-- THE PROBLEM --
Search the material below for the word "México". Copy every line where it is found.

-- SOURCE DATA --
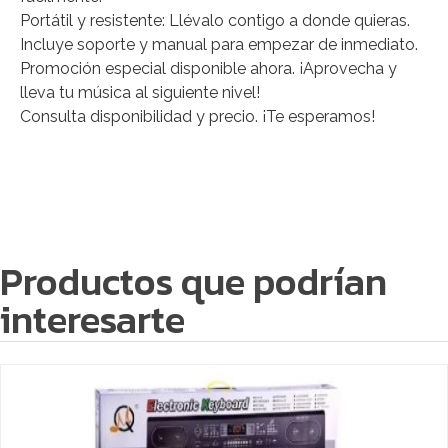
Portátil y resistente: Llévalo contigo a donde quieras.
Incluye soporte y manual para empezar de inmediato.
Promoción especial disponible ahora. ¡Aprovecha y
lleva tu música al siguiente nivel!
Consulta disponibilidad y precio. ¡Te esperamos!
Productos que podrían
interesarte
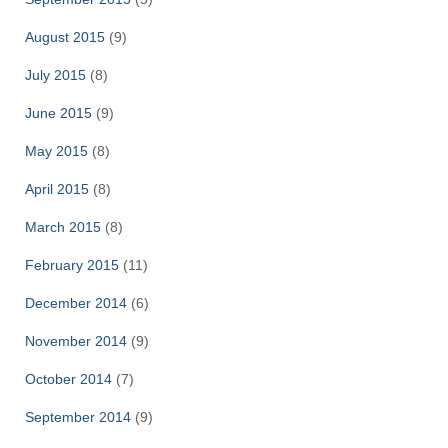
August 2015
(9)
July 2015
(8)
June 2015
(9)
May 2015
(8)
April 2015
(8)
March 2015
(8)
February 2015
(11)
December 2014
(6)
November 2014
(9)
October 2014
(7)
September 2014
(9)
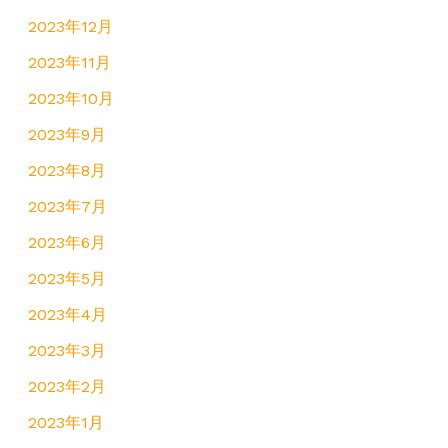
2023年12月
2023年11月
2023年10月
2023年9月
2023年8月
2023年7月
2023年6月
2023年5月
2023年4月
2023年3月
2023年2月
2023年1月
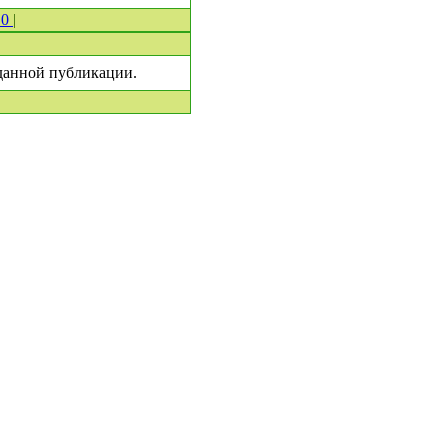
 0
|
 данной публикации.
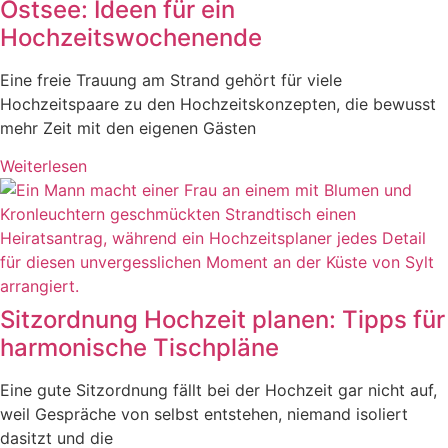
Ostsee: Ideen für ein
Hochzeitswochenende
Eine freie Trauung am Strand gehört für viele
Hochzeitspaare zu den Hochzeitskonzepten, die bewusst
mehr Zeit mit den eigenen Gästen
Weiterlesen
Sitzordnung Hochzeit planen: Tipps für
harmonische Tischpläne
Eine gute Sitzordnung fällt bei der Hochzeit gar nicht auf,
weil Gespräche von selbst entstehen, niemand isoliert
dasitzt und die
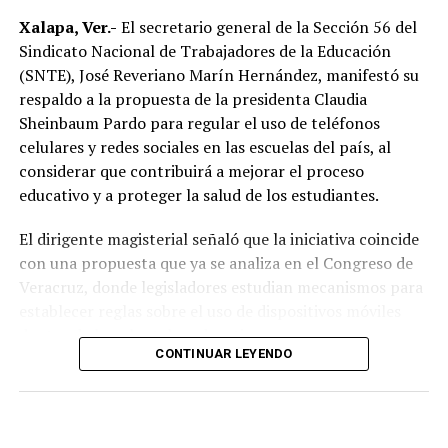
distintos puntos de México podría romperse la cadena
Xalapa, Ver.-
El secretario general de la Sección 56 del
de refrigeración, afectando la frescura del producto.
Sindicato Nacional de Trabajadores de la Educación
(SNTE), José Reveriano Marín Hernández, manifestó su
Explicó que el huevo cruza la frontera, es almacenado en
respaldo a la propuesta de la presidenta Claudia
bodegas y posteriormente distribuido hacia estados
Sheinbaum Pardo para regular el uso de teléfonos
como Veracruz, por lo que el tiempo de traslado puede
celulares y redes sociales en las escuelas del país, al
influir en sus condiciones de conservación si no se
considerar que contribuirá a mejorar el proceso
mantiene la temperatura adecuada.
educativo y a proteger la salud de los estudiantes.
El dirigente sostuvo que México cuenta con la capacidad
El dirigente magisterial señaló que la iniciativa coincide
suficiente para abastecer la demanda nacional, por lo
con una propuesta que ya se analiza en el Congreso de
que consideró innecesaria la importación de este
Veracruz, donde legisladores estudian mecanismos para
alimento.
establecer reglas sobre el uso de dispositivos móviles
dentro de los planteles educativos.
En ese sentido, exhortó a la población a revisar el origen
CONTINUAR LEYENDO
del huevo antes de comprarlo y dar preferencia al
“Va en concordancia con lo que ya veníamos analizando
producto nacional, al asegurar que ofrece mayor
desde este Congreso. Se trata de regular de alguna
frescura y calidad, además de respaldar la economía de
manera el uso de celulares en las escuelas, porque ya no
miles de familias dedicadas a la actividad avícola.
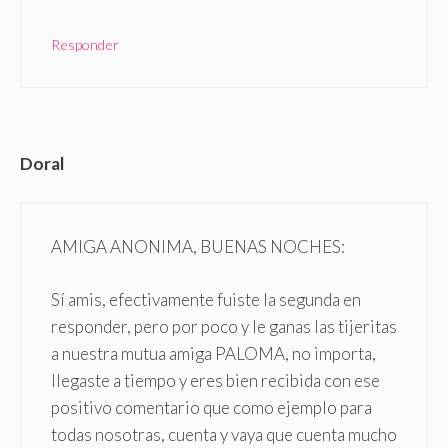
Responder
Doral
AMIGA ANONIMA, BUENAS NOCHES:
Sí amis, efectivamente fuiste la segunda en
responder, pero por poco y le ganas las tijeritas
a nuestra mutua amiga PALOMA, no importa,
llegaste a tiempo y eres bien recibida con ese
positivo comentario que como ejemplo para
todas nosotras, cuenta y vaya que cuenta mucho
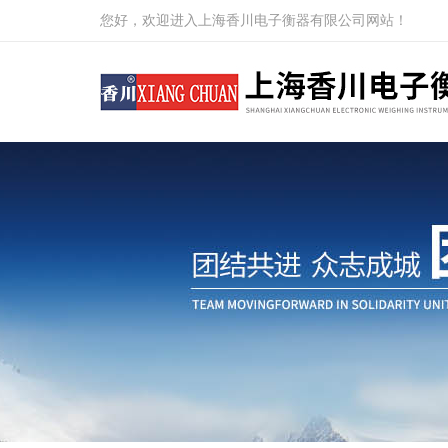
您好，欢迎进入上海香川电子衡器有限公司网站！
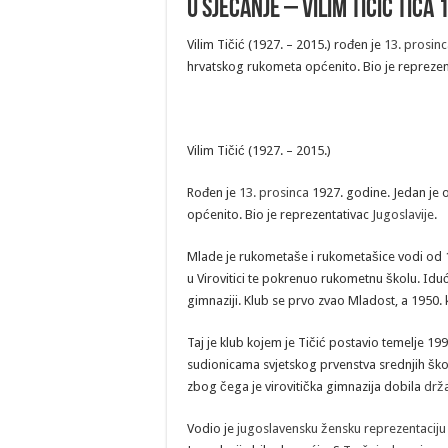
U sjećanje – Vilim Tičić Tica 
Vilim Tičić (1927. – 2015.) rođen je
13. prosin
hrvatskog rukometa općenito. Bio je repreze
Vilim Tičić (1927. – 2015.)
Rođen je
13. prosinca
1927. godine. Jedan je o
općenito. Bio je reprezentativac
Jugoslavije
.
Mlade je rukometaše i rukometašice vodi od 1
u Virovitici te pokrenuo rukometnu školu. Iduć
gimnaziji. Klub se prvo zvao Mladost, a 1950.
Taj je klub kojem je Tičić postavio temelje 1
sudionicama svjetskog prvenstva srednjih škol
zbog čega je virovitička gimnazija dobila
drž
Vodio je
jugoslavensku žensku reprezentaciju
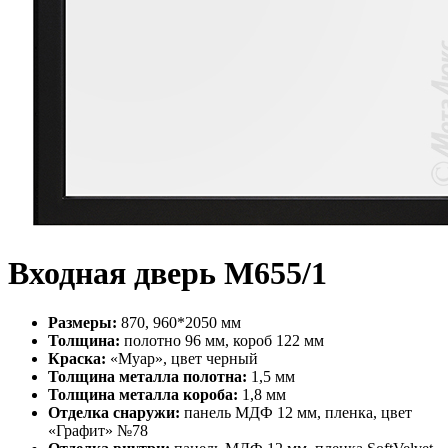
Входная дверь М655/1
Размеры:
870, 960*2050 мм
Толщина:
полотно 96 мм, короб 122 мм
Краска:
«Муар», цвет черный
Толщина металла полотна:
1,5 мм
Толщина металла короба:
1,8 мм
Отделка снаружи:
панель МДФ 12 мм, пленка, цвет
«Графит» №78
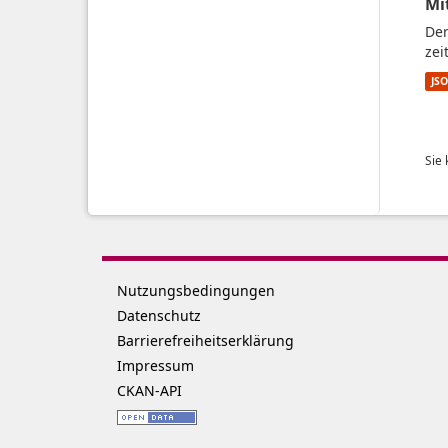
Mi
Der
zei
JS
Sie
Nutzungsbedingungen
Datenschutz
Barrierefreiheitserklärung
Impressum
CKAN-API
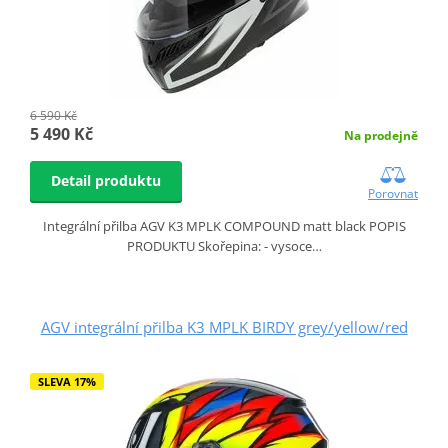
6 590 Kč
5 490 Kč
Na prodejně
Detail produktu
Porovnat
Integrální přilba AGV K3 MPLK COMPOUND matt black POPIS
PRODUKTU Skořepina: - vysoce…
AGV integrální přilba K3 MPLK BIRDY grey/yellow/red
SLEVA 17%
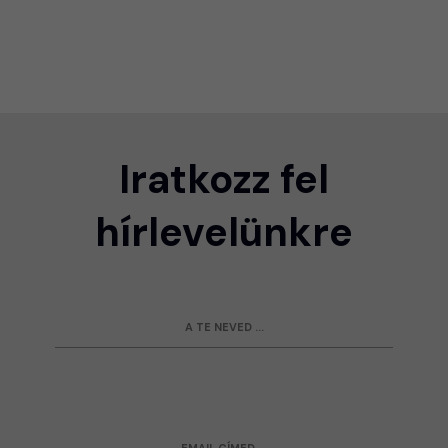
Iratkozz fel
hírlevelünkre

-- RESPONSE --
distintos puntos de México podría romperse la cadena
El dirigente sostuvo que México cuenta con la capacidad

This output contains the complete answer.